Giving Compass' Take:

• EdSurge interviews Douglas Gotel, Program Manager with the District of Columbia Public Schools Mental Health Team, about how social workers utilize Evidence-Based Treatment interventions to address students' mental health issues. 

• The interventions support approximately eight to eleven percent of all children in DC who show symptoms of emotional or mental health conditions. If this program is successful, how can it be replicated in other states? 

• Read about why schools need more mental health services for students. 


Douglas Gotel understands trauma and its crushing consequences; when he was 21, his 11-year-old cousin was murdered. He recalls feeling helpless watching his cousin’s mother suffer, in anguish without access to a grief therapist in the small town where they lived.

Today, Gotel approaches trauma from a clinical perspective as a Licensed Clinical Social Worker and a Registered Play Therapist Supervisor. And as a Program Manager with the District of Columbia Public Schools Mental Health Team, he and his colleagues support the efforts of school-based social workers who deliver Evidence-Based Treatment (EBT) interventions.

The interventions support the eight to eleven percent of all children in DC who have signs, symptoms or diagnosable emotional and mental health conditions, including those related to trauma.

Here, Gotel speaks with EdSurge about the impact EBT interventions have on DCPS students.
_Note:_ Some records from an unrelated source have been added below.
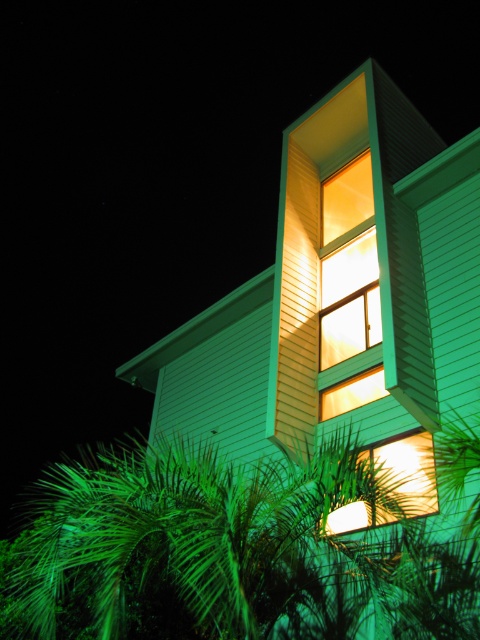 Question: Does matte glass window at center lie in front of matte glass window at lower right?

Choices:
 (A) yes
 (B) no

Answer: (B)

Question: Which object appears farthest from the camera in this image?

Choices:
 (A) matte glass window at lower right
 (B) matte glass window at center

Answer: (B)

Question: Which point is closer to the camera taking this photo?

Choices:
 (A) (334, 404)
 (B) (415, 492)

Answer: (B)

Question: Is matte glass window at center thinner than matte glass window at lower right?

Choices:
 (A) yes
 (B) no

Answer: (A)

Question: Is matte glass window at center to the right of matte glass window at lower right from the viewer's perspective?

Choices:
 (A) yes
 (B) no

Answer: (B) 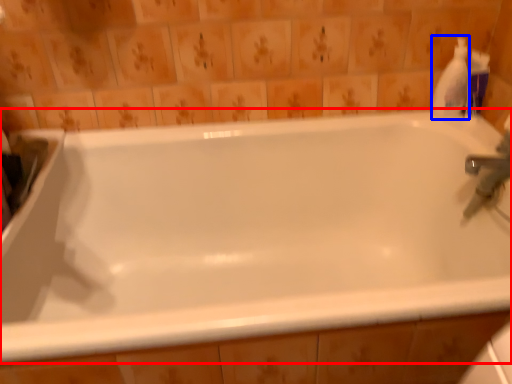 Question: Which of the following is the farthest to the observer, bathtub (highlighted by a red box) or cleaning product (highlighted by a blue box)?

Choices:
 (A) bathtub
 (B) cleaning product

Answer: (B) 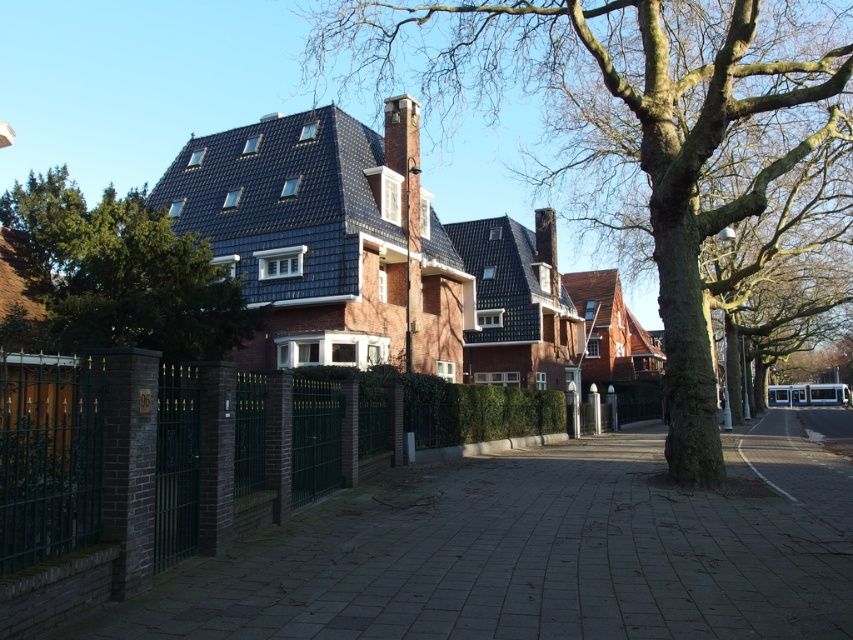 Image resolution: width=853 pixels, height=640 pixels. What do you see at coordinates (538, 552) in the screenshot?
I see `gray concrete pavement at lower left` at bounding box center [538, 552].

Does gray concrete pavement at lower left appear under smooth bark tree at center?

Yes, gray concrete pavement at lower left is below smooth bark tree at center.

Is point (312, 564) positioned before point (531, 68)?

Yes, point (312, 564) is closer to viewer.

This screenshot has width=853, height=640. I want to click on gray concrete pavement at lower left, so click(538, 552).

Measure the distance between smooth bark tree at center and camera.

smooth bark tree at center is 12.08 meters away from camera.

Who is taller, smooth bark tree at center or green leafy tree at upper left?

With more height is smooth bark tree at center.

Find the location of `smooth bark tree at center`. smooth bark tree at center is located at coordinates (635, 125).

Is gray concrete pavement at lower left thinner than green leafy tree at upper left?

Yes.

Between gray concrete pavement at lower left and green leafy tree at upper left, which one is positioned lower?

gray concrete pavement at lower left is lower down.

Which is behind, point (788, 422) or point (62, 264)?

Point (788, 422)

The width and height of the screenshot is (853, 640). Identify the location of gray concrete pavement at lower left. (538, 552). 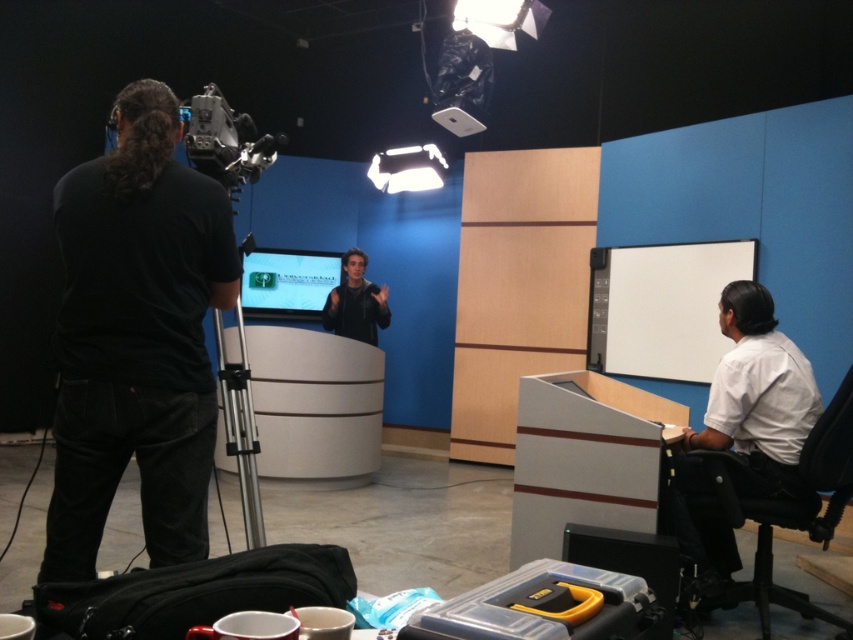 You are standing at the point labeled point (241, 376) in the studio. You want to move to the point labeled point (840, 637). Which direction should you move to reach your destination?

To move from point (241, 376) to point (840, 637), you should move towards the upper right direction since the destination point is behind the starting point.

You are setting up a photo shoot in this studio and need to place a large equipment box that requires 2 square meters of space. You have to choose between placing it next to the black leather chair at lower right or the black matte jacket at center. Which location would allow the box to fit without overlapping other objects?

The black leather chair at lower right is bigger than the black matte jacket at center, so placing the equipment box next to the black leather chair at lower right would provide more space and likely accommodate the 2 square meters requirement without overlapping other objects.

You are an assistant in the studio. You need to adjust the focus of the camera so that both the white matte projection screen at right and the white plastic projector at upper center are clearly visible. Which object should you focus on first to ensure both are in focus?

The white matte projection screen at right is closer to the viewer than the white plastic projector at upper center. To ensure both are in focus, you should focus on the white plastic projector at upper center first, as it is farther away, allowing the depth of field to cover the closer screen. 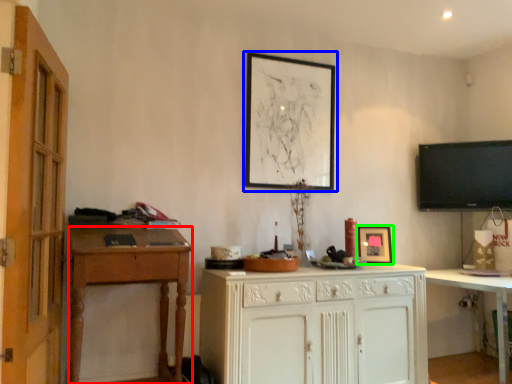 Question: Which object is positioned closest to desk (highlighted by a red box)? Select from picture frame (highlighted by a blue box) and picture frame (highlighted by a green box).

Choices:
 (A) picture frame
 (B) picture frame

Answer: (A) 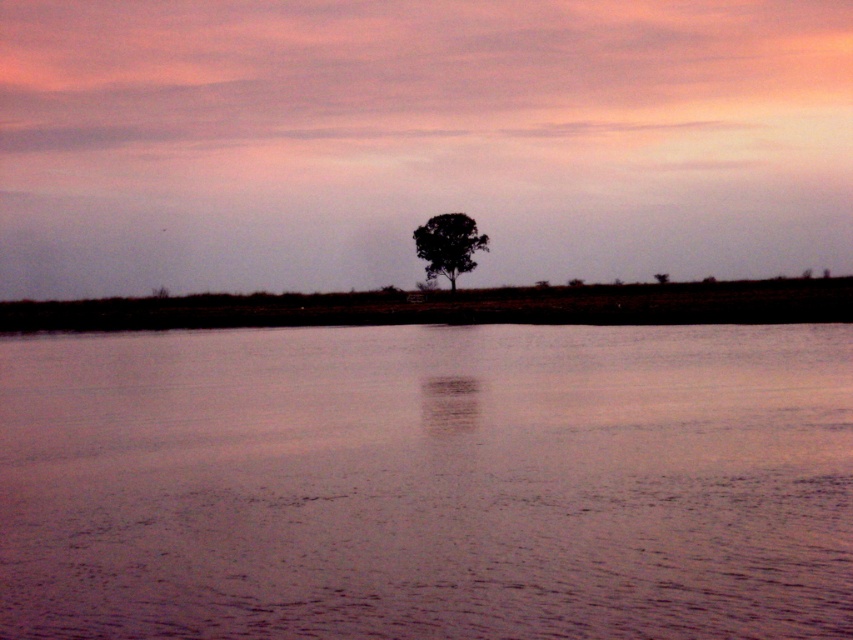 Is smooth water at center further to the viewer compared to silhouette textured tree at center?

No, it is not.

Who is lower down, smooth water at center or silhouette textured tree at center?

smooth water at center is below.

What do you see at coordinates (427, 483) in the screenshot? This screenshot has width=853, height=640. I see `smooth water at center` at bounding box center [427, 483].

The image size is (853, 640). What are the coordinates of `smooth water at center` in the screenshot? It's located at (427, 483). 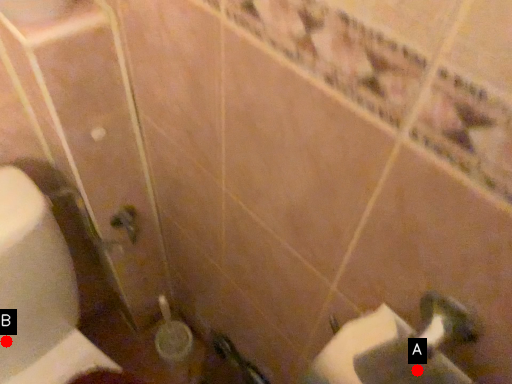 Question: Two points are circled on the image, labeled by A and B beside each circle. Which of the following is the farthest from the observer?

Choices:
 (A) A is further
 (B) B is further

Answer: (B) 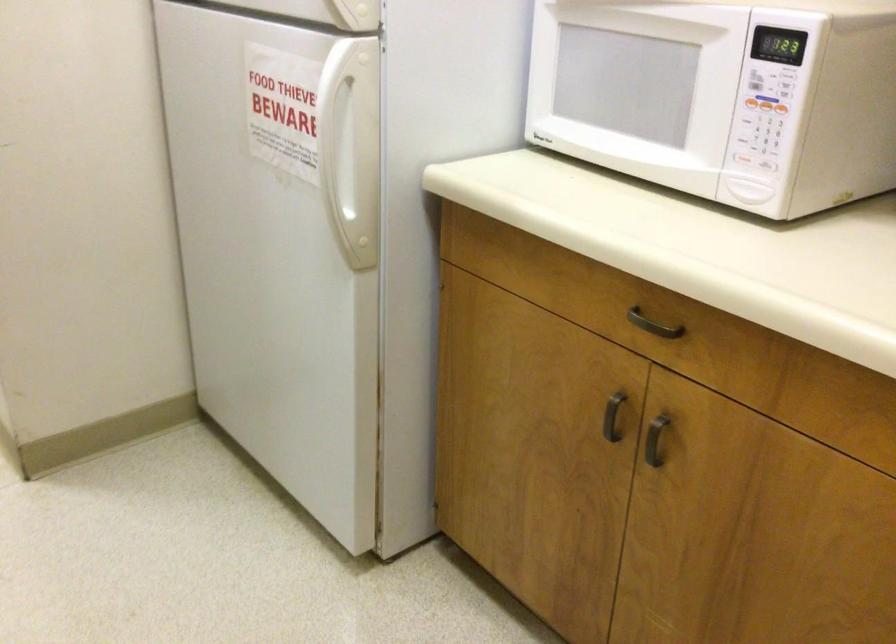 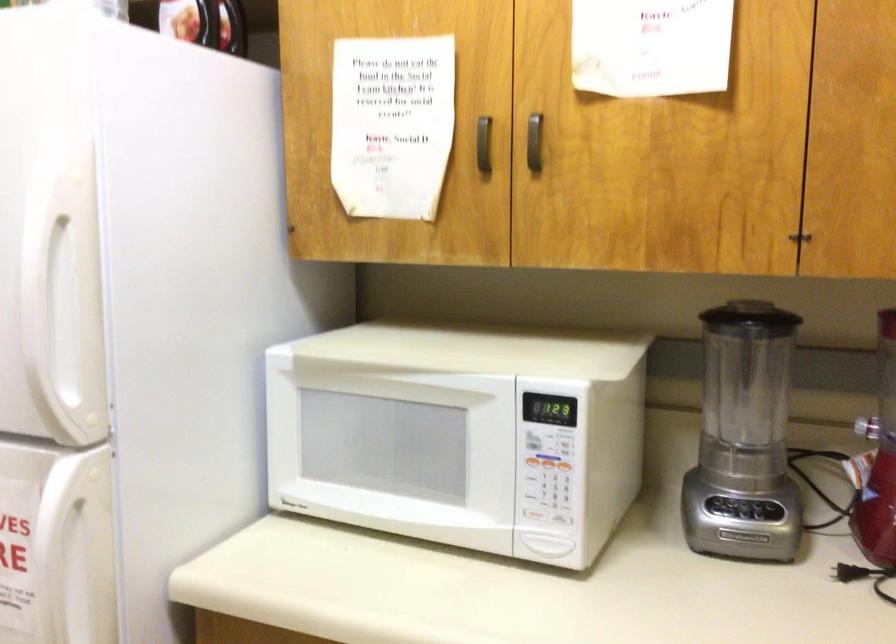 The point at (326, 100) is marked in the first image. Where is the corresponding point in the second image?

(57, 538) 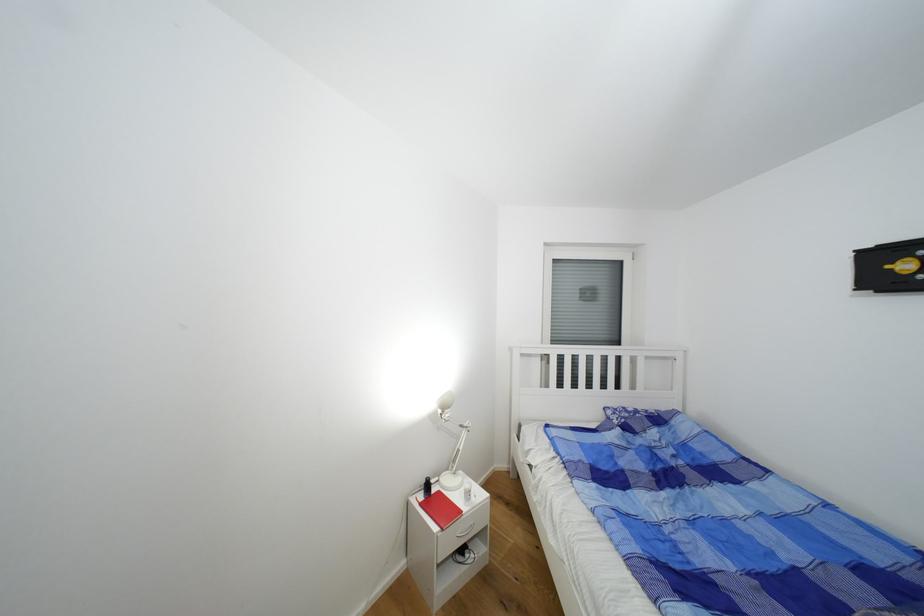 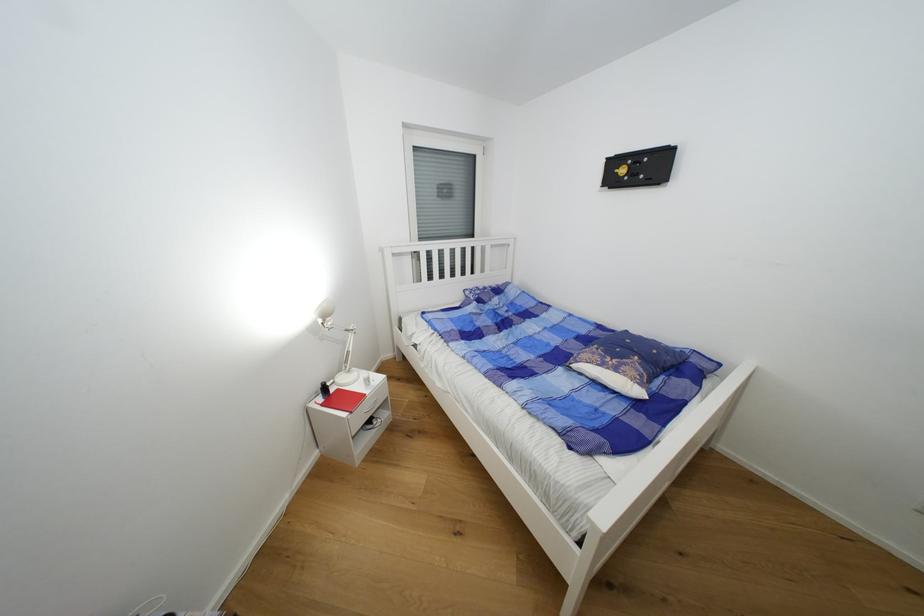 The point at (x=444, y=493) is marked in the first image. Where is the corresponding point in the second image?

He also shares how the district uses case management technology to track these interventions, support clinicians and help assess when students need help—and when they don't.

EdSurge: Tell us about your Evidence-Based Treatment interventions.

Douglas Gotel: DCPS has 49,000 students, and more than 4,100 of those students are receiving ongoing, prescribed behavioral support services through our comprehensive service delivery model. We've been offering EBT interventions as part of that model since the 2011-2012 school year.

Our ultimate goal is to strengthen kids’ coping capacity and resilience. We also want to reduce disproportionality—where minority students (specifically, black and Latinx students in our district) are overrepresented in special education and discipline referrals.